What needs to be done>
When copying the data below, keep only the lines from the one with "Membership 101! Membership" through the one with "MORE STORIES", word for word, and skip the pictures.

(Items listed in a dataset)

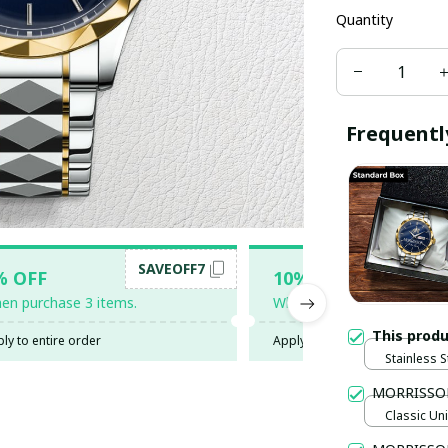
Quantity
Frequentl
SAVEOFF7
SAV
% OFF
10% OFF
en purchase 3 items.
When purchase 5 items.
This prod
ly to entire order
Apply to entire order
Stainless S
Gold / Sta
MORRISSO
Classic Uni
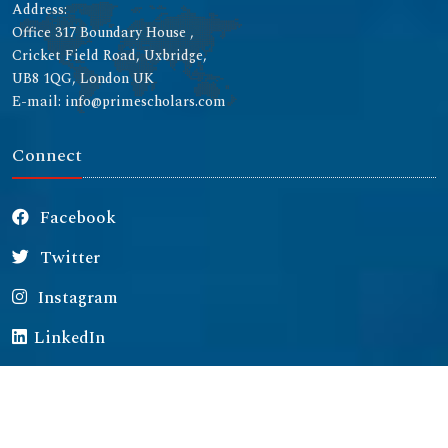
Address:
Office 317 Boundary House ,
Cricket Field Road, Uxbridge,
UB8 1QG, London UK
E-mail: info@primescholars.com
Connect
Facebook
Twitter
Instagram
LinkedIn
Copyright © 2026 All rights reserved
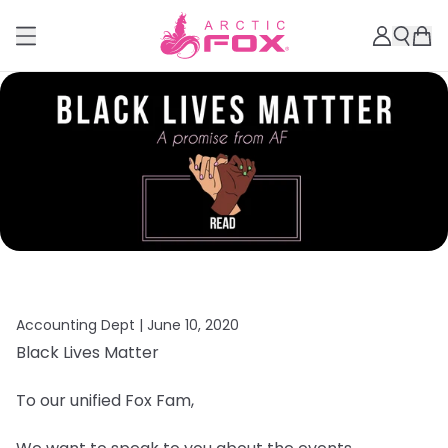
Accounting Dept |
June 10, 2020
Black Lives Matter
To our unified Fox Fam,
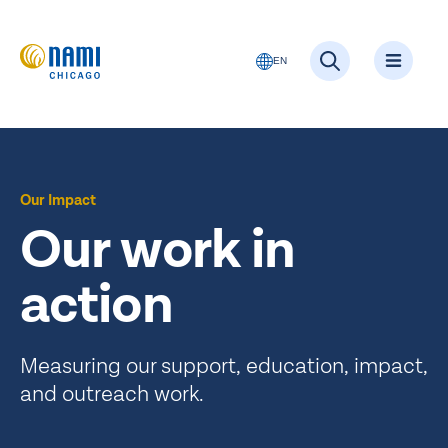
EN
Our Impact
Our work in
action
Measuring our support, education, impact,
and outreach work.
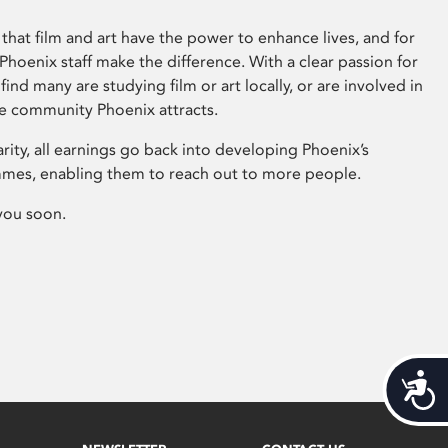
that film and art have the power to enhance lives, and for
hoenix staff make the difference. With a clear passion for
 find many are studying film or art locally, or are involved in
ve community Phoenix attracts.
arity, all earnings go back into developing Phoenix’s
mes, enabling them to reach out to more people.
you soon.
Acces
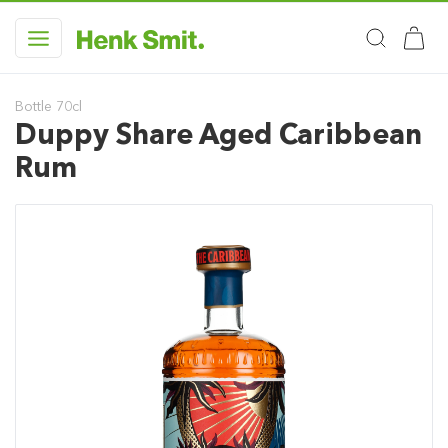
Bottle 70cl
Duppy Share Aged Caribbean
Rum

==

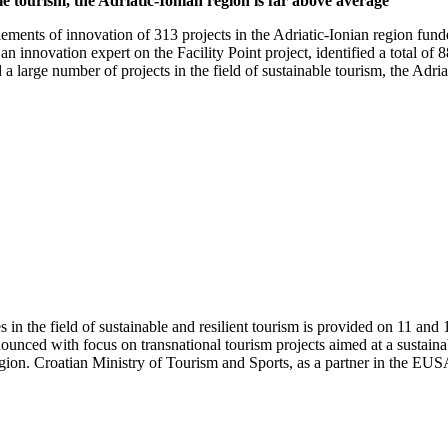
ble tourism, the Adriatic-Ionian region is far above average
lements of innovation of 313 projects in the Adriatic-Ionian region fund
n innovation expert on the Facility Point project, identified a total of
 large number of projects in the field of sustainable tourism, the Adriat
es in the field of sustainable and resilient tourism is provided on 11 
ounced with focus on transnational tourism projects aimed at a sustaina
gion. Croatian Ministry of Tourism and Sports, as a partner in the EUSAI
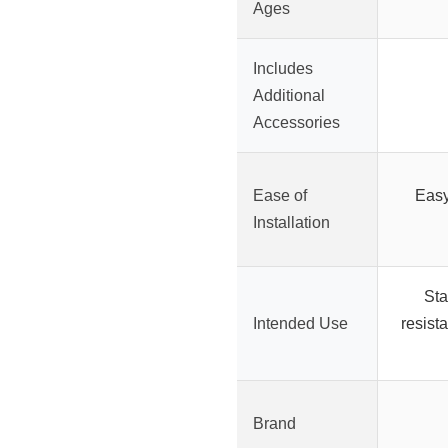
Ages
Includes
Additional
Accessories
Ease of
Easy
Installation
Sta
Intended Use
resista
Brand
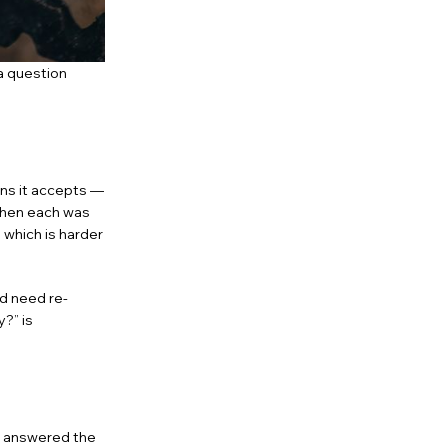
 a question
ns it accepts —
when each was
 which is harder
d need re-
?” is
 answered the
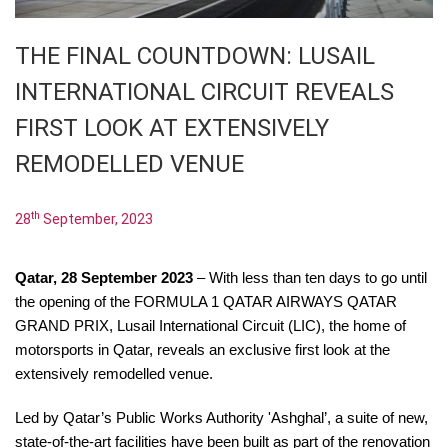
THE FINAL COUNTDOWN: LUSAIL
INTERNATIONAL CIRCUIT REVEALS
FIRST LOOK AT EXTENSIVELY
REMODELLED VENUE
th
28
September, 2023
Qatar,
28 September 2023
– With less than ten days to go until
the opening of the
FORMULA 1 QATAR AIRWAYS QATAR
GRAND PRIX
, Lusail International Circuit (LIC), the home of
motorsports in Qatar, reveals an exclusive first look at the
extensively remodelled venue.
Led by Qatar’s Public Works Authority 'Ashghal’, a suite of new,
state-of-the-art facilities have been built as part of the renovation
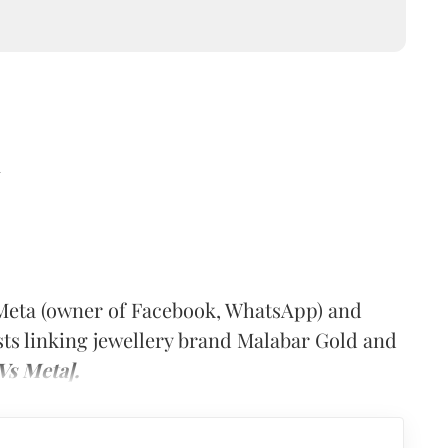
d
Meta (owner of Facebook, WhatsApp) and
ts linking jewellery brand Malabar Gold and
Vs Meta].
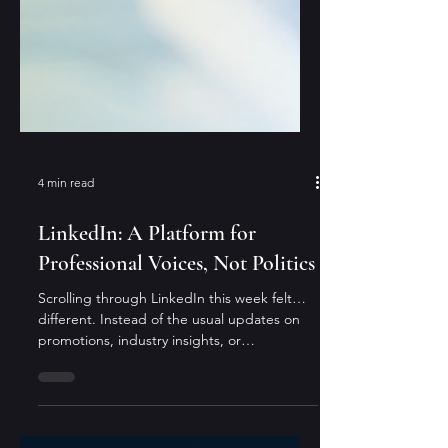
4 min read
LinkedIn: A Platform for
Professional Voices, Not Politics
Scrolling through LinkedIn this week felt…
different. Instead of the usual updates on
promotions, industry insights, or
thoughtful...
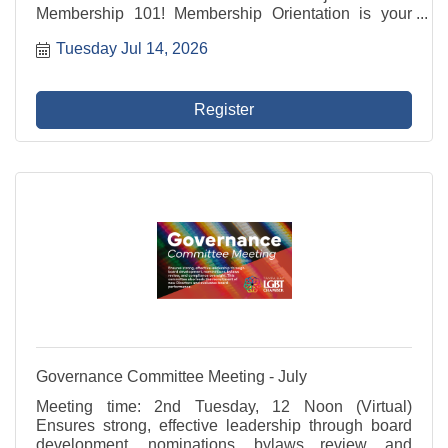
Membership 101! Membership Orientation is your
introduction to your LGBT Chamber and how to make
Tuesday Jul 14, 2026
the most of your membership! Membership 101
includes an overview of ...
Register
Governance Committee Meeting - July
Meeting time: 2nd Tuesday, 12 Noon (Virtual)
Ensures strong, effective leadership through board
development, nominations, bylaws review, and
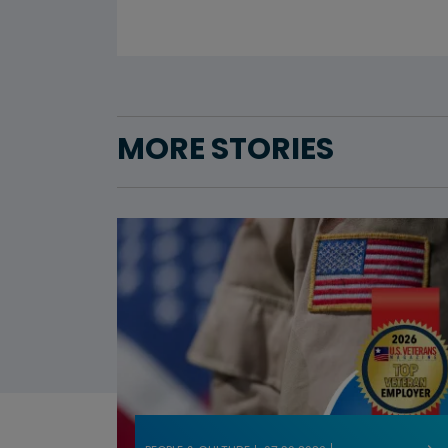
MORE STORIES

The answer>
Membership 101! Membership Orientation is your
introduction to your LGBT Chamber and how to make
Tuesday Jul 14, 2026
the most of your membership! Membership 101
includes an overview of ...
Register
Governance Committee Meeting - July
Meeting time: 2nd Tuesday, 12 Noon (Virtual)
Ensures strong, effective leadership through board
development, nominations, bylaws review, and
MORE STORIES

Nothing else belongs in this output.